This STAR interview features Sebastian Thiede of the Faculty of Engineering Technology. STAR stands for (S)ituation, (T)asks, (A)ctions, and (R)esults. Many stars in the UT organisation have interesting stories to tell. Sebastian Thiede is interested in innovative solutions for the planning and operations of manufacturing systems and factories of the future.
Situation
What is the situation (S) outline (at the moment) of your research?
The manufacturing industry is a key sector, but nowadays, it faces a significant transition that is connected to several challenges. The global economy as well as competition is changing. It puts pressure on the manufacturing sector, with strong cost pressure and high demand for product and volume flexibility combined with the need for innovation and a lack of a skilled workforce. The last years also underlined the demand for more resilient supply chains to ensure access to raw materials, energy, and crucial components. The manufacturing industry is also highly relevant in the context of global environmental impacts, e.g. climate change. Last but not least this is accompanied by challenging demographics with increasing age of the workforce in combination with new qualification profiles as well as necessary lifelong learning. Digitalisation offers promising opportunities to address those challenges but also leads to further questions to be addressed to foster a successful transition.
Tasks
What tasks (T) are currently involved?
Both education and meaningful research are necessary to tackle those challenges. Future-oriented high-tech application domains like energy, semicon, or biomed ask for innovative scalable, and flexible production concepts and technologies. Digitalization – often coined as Industry 4.0 or Smart Industry - is an important pathway towards new solutions in that context. But the last years underlined the necessity towards “Industry 5.0” to acknowledge the importance of environmental impacts, resilient manufacturing as well as the role of humans in manufacturing. And of course, both the necessary fundamentals as well as new aspects need to be continuously transferred to the current and future workforce. With accelerating technology change the aspect of lifelong learning is even more important nowadays.
Actions
What actions (A) are you working on and who are involved?
We´re developing innovative solutions for the planning and operation of manufacturing systems and whole factories. Besides technological developments, digital methods and tools play an important role. Activities addressing diverse application domains such as energy (battery, hydrogen), mechanical and mechatronic products, biomed, automotive, or semicon industry. We pursue a multi-dimensional approach taking technical and economic performance but also environmental and social perspectives into account. This also requires a systematic and interdisciplinary view of manufacturing which addresses the interdependencies of various processes, technical equipment, buildings, people, and digitalization in manufacturing settings. Additionally, we´re aiming at solutions with broad transferability not only for big but also small and medium-sized companies. Both innovation and broad applicability are important leverages to create an impact on society.

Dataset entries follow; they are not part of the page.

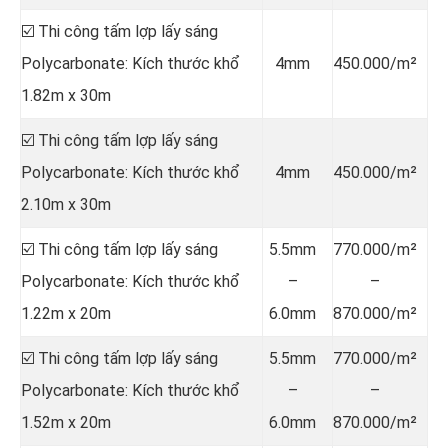
☑️ Thi công tấm lợp lấy sáng
Polycarbonate: Kích thước khổ
4mm
450.000/m²
1.82m x 30m
☑️ Thi công tấm lợp lấy sáng
Polycarbonate: Kích thước khổ
4mm
450.000/m²
2.10m x 30m
☑️ Thi công tấm lợp lấy sáng
5.5mm
770.000/m²
Polycarbonate: Kích thước khổ
–
–
1.22m x 20m
6.0mm
870.000/m²
☑️ Thi công tấm lợp lấy sáng
5.5mm
770.000/m²
Polycarbonate: Kích thước khổ
–
–
1.52m x 20m
6.0mm
870.000/m²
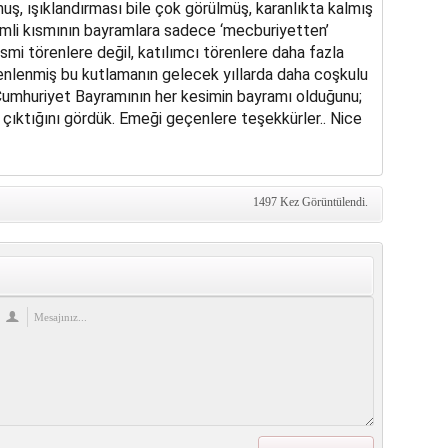
ş, ışıklandırması bile çok görülmüş, karanlıkta kalmış
emli kısmının bayramlara sadece ‘mecburiyetten’
esmi törenlere değil, katılımcı törenlere daha fazla
enlenmiş bu kutlamanın gelecek yıllarda daha coşkulu
 Cumhuriyet Bayramının her kesimin bayramı olduğunu;
ıktığını gördük. Emeği geçenlere teşekkürler.. Nice
1497 Kez Görüntülendi.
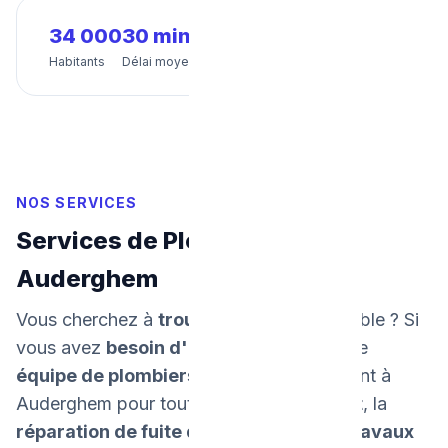
34 000
30 min
24/7
Habitants
Délai moyen
Disponibilité
NOS SERVICES
Services de Plomberie à
Auderghem
Vous cherchez à
trouver un plombier
fiable ? Si
vous avez
besoin d'un dépannage
, notre
équipe de plombiers
intervient rapidement à
Auderghem pour tout
dépannage urgent
, la
réparation de fuite d'eau
, et tous vos
travaux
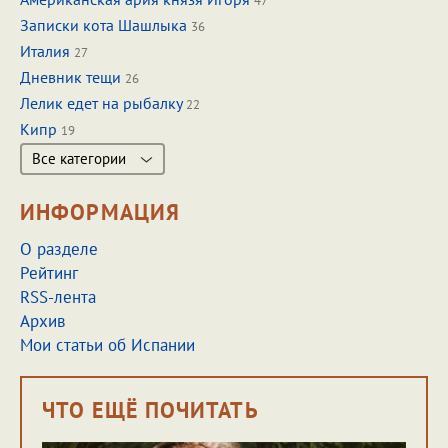
47
Записки кота Шашлыка
36
Италия
27
Дневник тещи
26
Лелик едет на рыбалку
22
Кипр
19
Все категории
ИНФОРМАЦИЯ
О разделе
Рейтинг
RSS-лента
Архив
Мои статьи об Испании
ЧТО ЕЩЁ ПОЧИТАТЬ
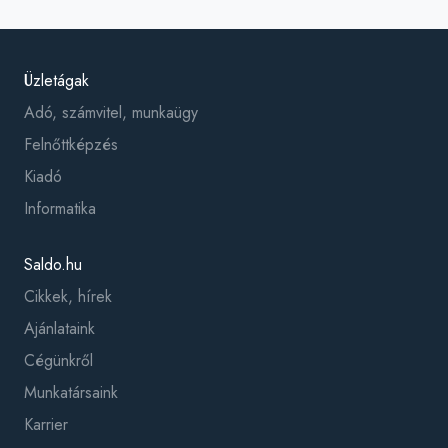
Üzletágak
Adó, számvitel, munkaügy
Felnőttképzés
Kiadó
Informatika
Saldo.hu
Cikkek, hírek
Ajánlataink
Cégünkről
Munkatársaink
Karrier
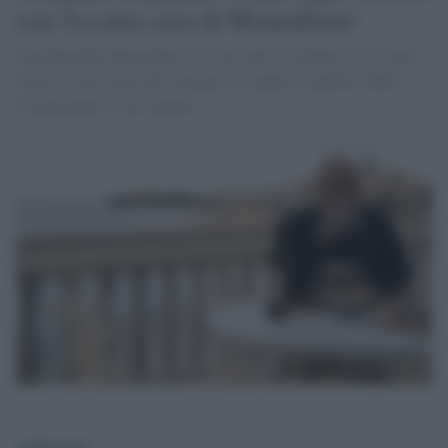
con 'La mia casa di Montalbano'
Una biografia dolceamara sui suoi anni di infanzia e su come
come la serie tratta dai romanzi di Andrea Camilleri abbia
rivoluzionato il suo mondo.
redazione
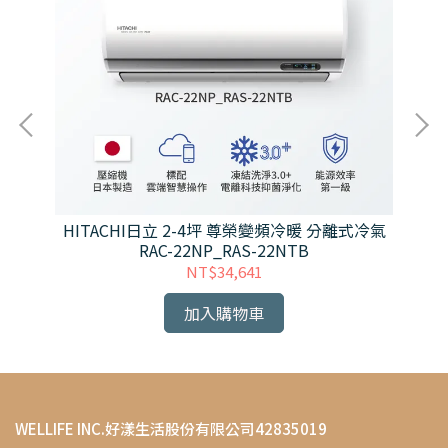
冷氣
HITACHI日立 2-4坪 尊榮變頻冷暖 分離式冷氣
H
RAC-22NP_RAS-22NTB
NT$34,641
加入購物車
WELLIFE INC.好漾生活股份有限公司42835019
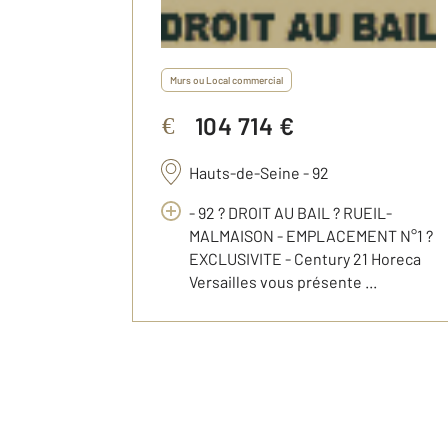
Murs ou Local commercial
104 714 €
€
Hauts-de-Seine - 92
- 92 ? DROIT AU BAIL ? RUEIL-
MALMAISON - EMPLACEMENT N°1 ?
EXCLUSIVITE - Century 21 Horeca
Versailles vous présente ...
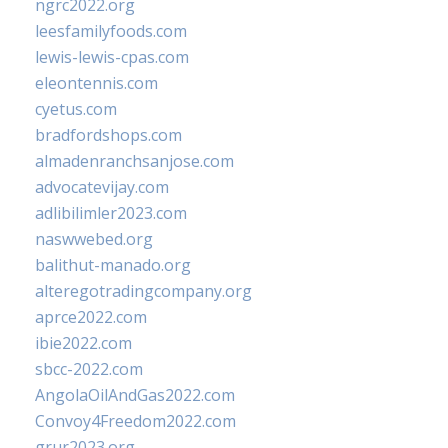
ngrc2022.org
leesfamilyfoods.com
lewis-lewis-cpas.com
eleontennis.com
cyetus.com
bradfordshops.com
almadenranchsanjose.com
advocatevijay.com
adlibilimler2023.com
naswwebed.org
balithut-manado.org
alteregotradingcompany.org
aprce2022.com
ibie2022.com
sbcc-2022.com
AngolaOilAndGas2022.com
Convoy4Freedom2022.com
grur2023.org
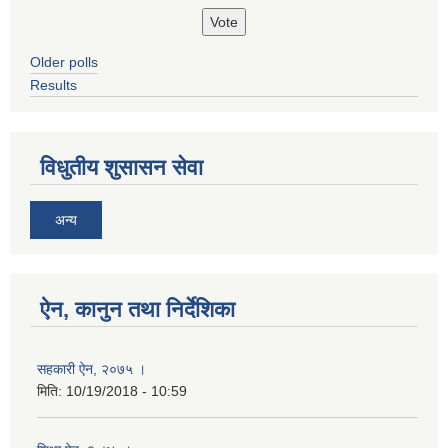
Older polls
Results
विधुतीय शुसासन सेवा
अन्य
ऐन, कानुन तथा निर्देशिका
सहकारी ऐन, २०७५ ।
मिति:
10/19/2018 - 10:59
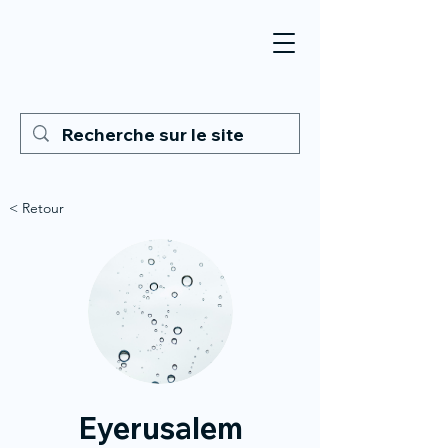
< Retour
Eyerusalem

All those aspects are also directly reflected in our educational activities. I think research and education have to go hand in hand anyway. With our Learning Factory, we built up infrastructure that allows students to experience and learn about the latest production technologies in a realistic context. Related to that we´re also developing new educational and training concepts with industrial applicability.
Results
What results (R) do you hope to achieve and how will society perceive them?
We´re active in various project activities, most of them in close interaction with industrial companies. We deal with the latest technologies, methods, and tools for example in the area of sensoring, factory simulation, robotics, or artificial intelligence. Digital twins allow for an improved design and operation of production processes and systems. Current examples are dealing with adaptive workstations and assistance systems that better reflect the individual ergonomic situation of workers and lead to improved occupational health and safety. We also develop innovative and interdisciplinary digital tools for the design and operation of factories which are broadly transferable and easy to implement – with that economic as well environmental objectives can be considered in an integrated manner. Fostering circularity in factories is an important direction as well, for example in the context of disassembly processes.
We´re continuously embedding those topics into the educational curriculum of UT and already created new courses to reflect that. The mentioned Learning Factory is an important puzzle piece in this context. Even more, the new mechanical engineering master specialization “Smart and sustainably industry” brings those topics together.